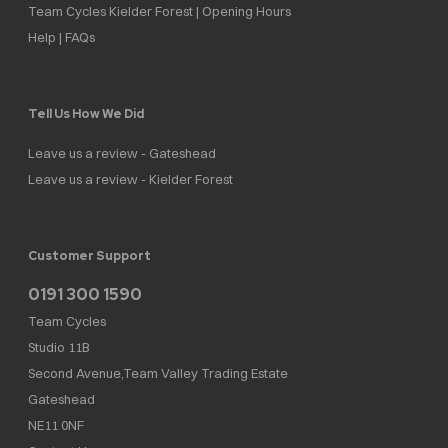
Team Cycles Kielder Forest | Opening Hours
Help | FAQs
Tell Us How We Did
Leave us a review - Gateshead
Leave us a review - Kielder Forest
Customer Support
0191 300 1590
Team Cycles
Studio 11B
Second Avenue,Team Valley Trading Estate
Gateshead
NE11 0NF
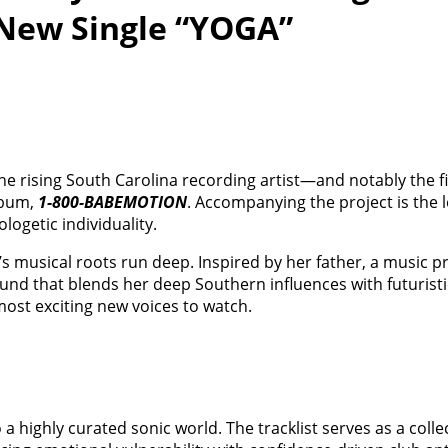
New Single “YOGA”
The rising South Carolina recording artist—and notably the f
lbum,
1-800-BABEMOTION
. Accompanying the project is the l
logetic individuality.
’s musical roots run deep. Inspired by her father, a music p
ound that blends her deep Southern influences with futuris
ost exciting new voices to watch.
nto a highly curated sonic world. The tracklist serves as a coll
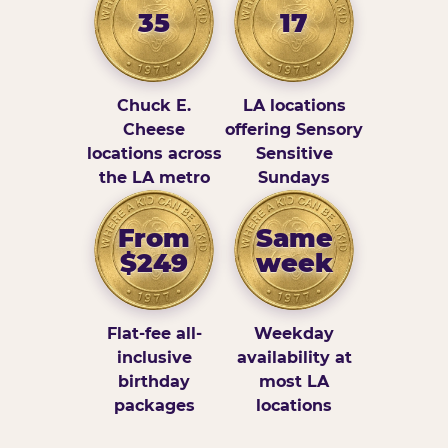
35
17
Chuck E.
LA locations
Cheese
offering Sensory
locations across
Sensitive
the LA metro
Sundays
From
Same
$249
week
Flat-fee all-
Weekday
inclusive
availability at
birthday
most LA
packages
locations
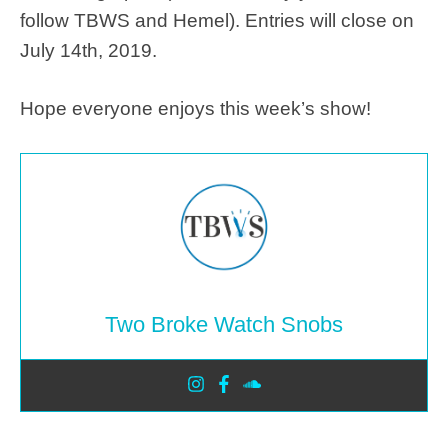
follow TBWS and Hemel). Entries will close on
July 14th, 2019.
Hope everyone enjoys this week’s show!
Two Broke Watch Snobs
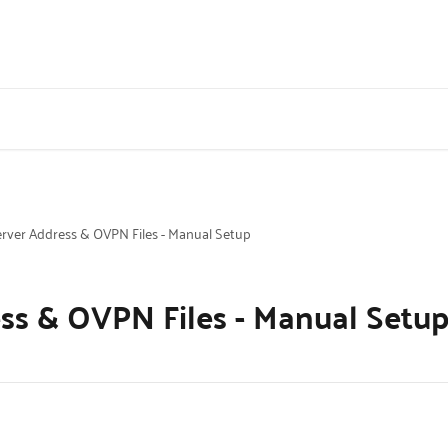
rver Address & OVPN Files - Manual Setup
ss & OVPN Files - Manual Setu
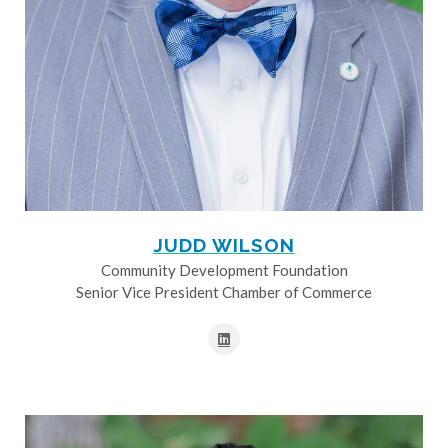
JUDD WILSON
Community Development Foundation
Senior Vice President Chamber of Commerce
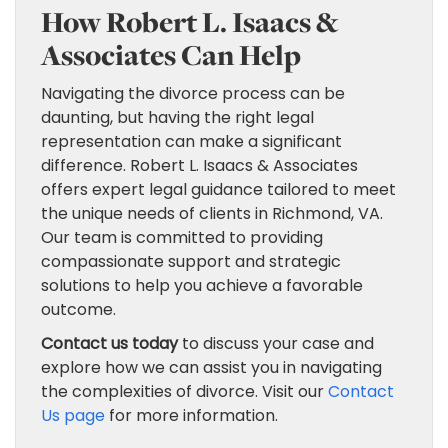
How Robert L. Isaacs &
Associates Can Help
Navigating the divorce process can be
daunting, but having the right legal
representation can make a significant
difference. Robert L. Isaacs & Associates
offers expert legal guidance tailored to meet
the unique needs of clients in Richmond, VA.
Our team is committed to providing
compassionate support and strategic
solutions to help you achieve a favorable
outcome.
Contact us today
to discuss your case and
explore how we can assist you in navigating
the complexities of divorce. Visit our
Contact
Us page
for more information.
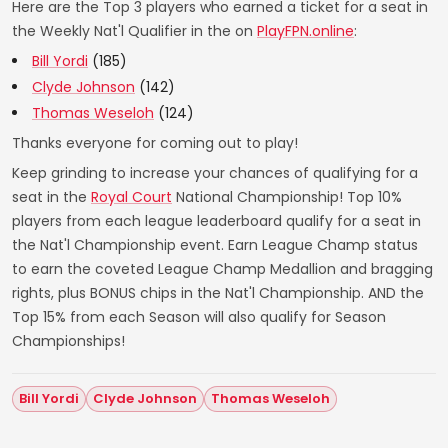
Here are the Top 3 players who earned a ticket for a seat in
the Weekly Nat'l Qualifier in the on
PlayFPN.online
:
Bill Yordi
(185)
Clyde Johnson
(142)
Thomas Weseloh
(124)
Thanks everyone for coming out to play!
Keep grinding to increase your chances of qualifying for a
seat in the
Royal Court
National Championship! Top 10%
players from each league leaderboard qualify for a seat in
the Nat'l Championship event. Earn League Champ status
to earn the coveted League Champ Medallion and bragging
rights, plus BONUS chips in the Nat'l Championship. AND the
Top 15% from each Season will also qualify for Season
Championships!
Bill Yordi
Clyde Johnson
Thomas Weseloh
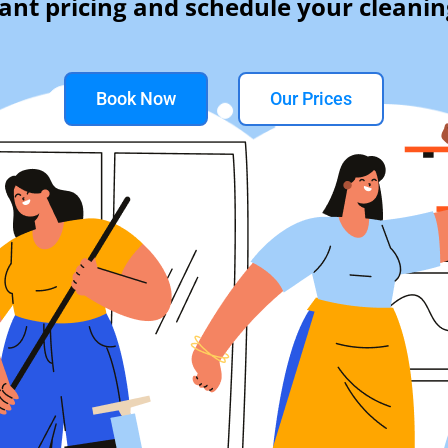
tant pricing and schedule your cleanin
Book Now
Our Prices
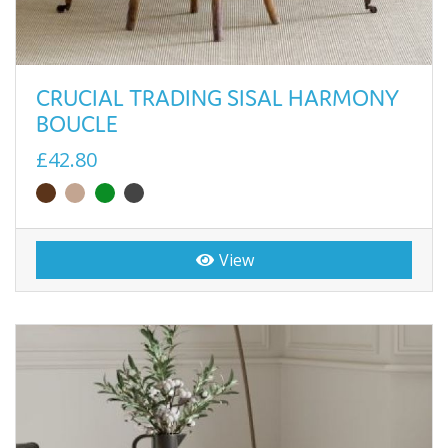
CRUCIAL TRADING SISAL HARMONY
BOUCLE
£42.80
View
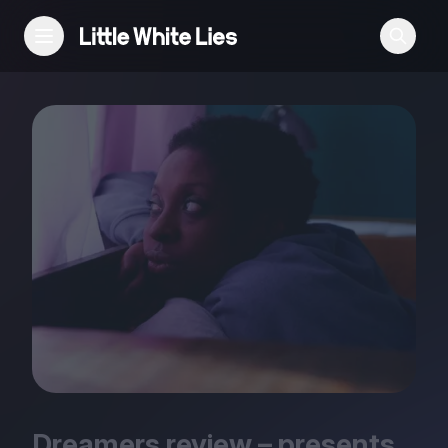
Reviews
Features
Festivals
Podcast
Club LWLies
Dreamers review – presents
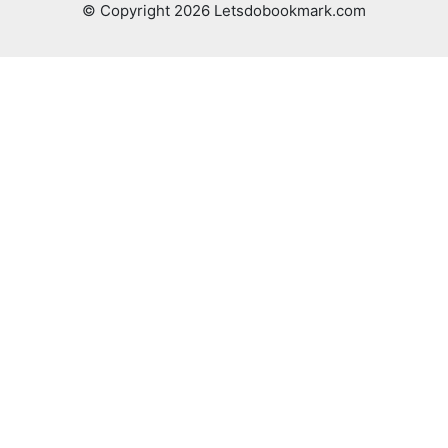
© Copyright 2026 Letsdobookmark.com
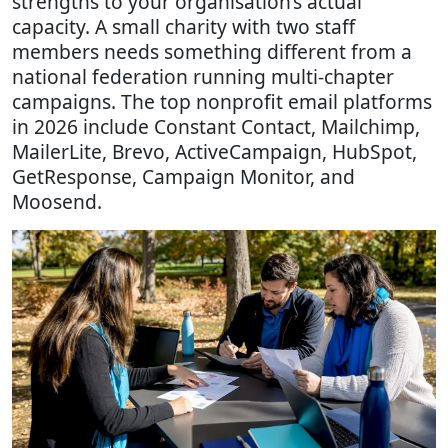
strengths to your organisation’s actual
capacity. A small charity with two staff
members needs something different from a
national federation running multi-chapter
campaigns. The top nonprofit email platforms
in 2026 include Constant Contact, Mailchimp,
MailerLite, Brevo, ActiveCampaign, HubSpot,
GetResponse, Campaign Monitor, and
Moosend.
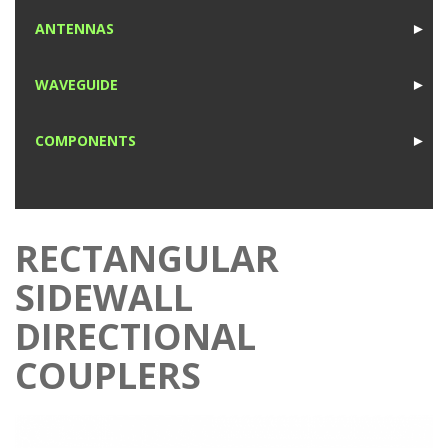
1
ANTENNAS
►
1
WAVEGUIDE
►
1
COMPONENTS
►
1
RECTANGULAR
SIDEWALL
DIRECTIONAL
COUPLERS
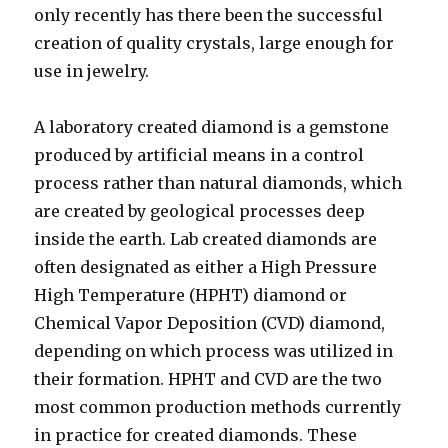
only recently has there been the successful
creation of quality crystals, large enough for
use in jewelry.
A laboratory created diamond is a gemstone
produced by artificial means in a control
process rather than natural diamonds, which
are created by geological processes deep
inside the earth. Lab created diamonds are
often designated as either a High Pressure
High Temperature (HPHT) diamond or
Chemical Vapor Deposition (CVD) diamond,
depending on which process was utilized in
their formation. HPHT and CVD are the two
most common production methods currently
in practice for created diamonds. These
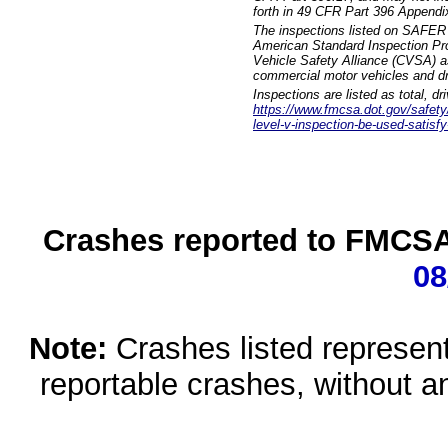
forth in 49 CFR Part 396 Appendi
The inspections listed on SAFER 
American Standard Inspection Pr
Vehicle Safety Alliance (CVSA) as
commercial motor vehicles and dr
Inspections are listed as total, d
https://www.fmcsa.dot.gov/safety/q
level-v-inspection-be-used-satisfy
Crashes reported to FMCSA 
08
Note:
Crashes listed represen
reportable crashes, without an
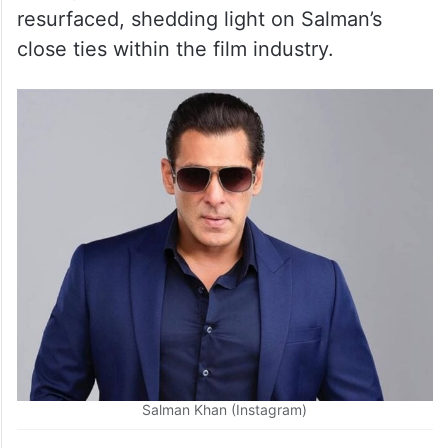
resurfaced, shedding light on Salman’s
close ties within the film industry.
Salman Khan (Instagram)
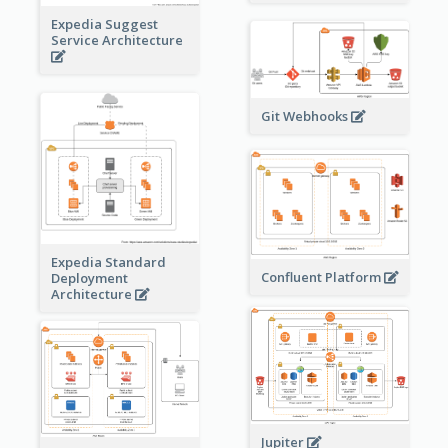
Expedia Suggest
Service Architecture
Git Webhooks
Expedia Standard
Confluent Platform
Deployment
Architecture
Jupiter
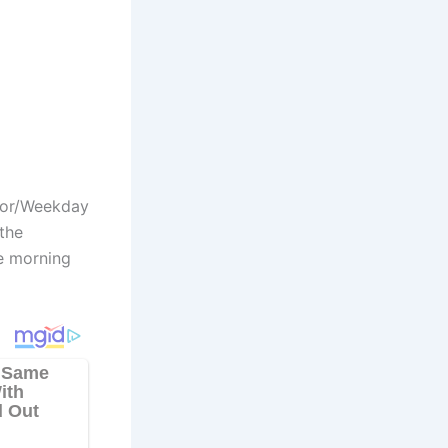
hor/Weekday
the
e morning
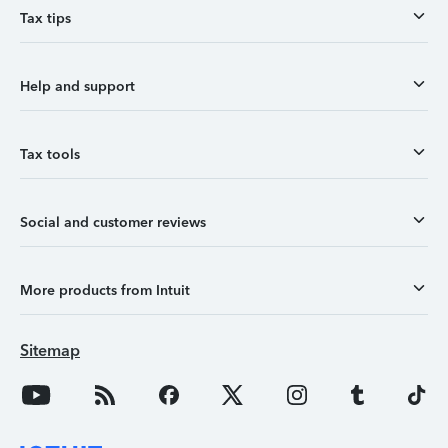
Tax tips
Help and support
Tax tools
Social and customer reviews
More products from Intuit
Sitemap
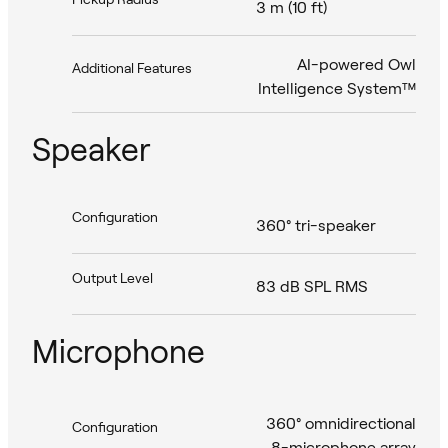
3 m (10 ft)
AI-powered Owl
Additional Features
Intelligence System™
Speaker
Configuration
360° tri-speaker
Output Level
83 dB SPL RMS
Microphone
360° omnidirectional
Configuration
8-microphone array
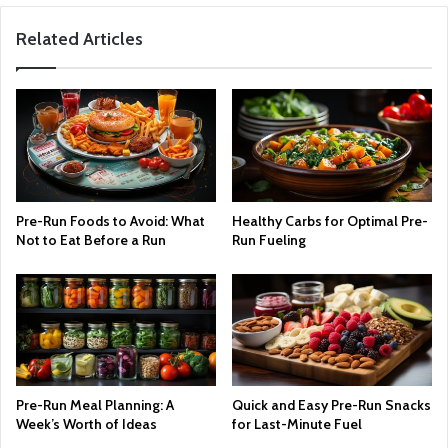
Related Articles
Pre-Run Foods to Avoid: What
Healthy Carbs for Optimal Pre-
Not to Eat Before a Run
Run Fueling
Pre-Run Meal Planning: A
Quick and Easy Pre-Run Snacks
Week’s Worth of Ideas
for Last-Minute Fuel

-*-

• _Problem to solve_:
Reproduce exactly the lines from the beginning of the material down to the line containing "National Championship! Top 10%", both ends included, but not the pictures or anything after.

• _Problem solution_:
Team Cycles Kielder Forest | Opening Hours
Help | FAQs
Tell Us How We Did
Leave us a review - Gateshead
Leave us a review - Kielder Forest
Customer Support
0191 300 1590
Team Cycles
Studio 11B
Second Avenue,Team Valley Trading Estate
Gateshead
NE11 0NF
New Single “YOGA”
The rising South Carolina recording artist—and notably the f
lbum,
1-800-BABEMOTION
. Accompanying the project is the l
logetic individuality.
’s musical roots run deep. Inspired by her father, a music p
ound that blends her deep Southern influences with futuris
ost exciting new voices to watch.
nto a highly curated sonic world. The tracklist serves as a coll
35
17
Chuck E.
LA locations
Cheese
offering Sensory
locations across
Sensitive
the LA metro
Sundays
From
Same
$249
week
Flat-fee all-
Weekday
inclusive
availability at
birthday
most LA
packages
locations
follow TBWS and Hemel). Entries will close on
July 14th, 2019.
Hope everyone enjoys this week’s show!
Two Broke Watch Snobs
rver Address & OVPN Files - Manual Setup
ss & OVPN Files - Manual Setu
JUDD WILSON
Community Development Foundation
Senior Vice President Chamber of Commerce
How Robert L. Isaacs &
Associates Can Help
Navigating the divorce process can be
daunting, but having the right legal
representation can make a significant
difference. Robert L. Isaacs & Associates
offers expert legal guidance tailored to meet
the unique needs of clients in Richmond, VA.
Our team is committed to providing
compassionate support and strategic
solutions to help you achieve a favorable
outcome.
Contact us today
to discuss your case and
explore how we can assist you in navigating
the complexities of divorce. Visit our
Contact
Us page
for more information.
Here are the Top 3 players who earned a ticket for a seat in
the Weekly Nat'l Qualifier in the on
PlayFPN.online
:
Bill Yordi
(185)
Clyde Johnson
(142)
Thomas Weseloh
(124)
Thanks everyone for coming out to play!
Keep grinding to increase your chances of qualifying for a
seat in the
Royal Court
National Championship! Top 10%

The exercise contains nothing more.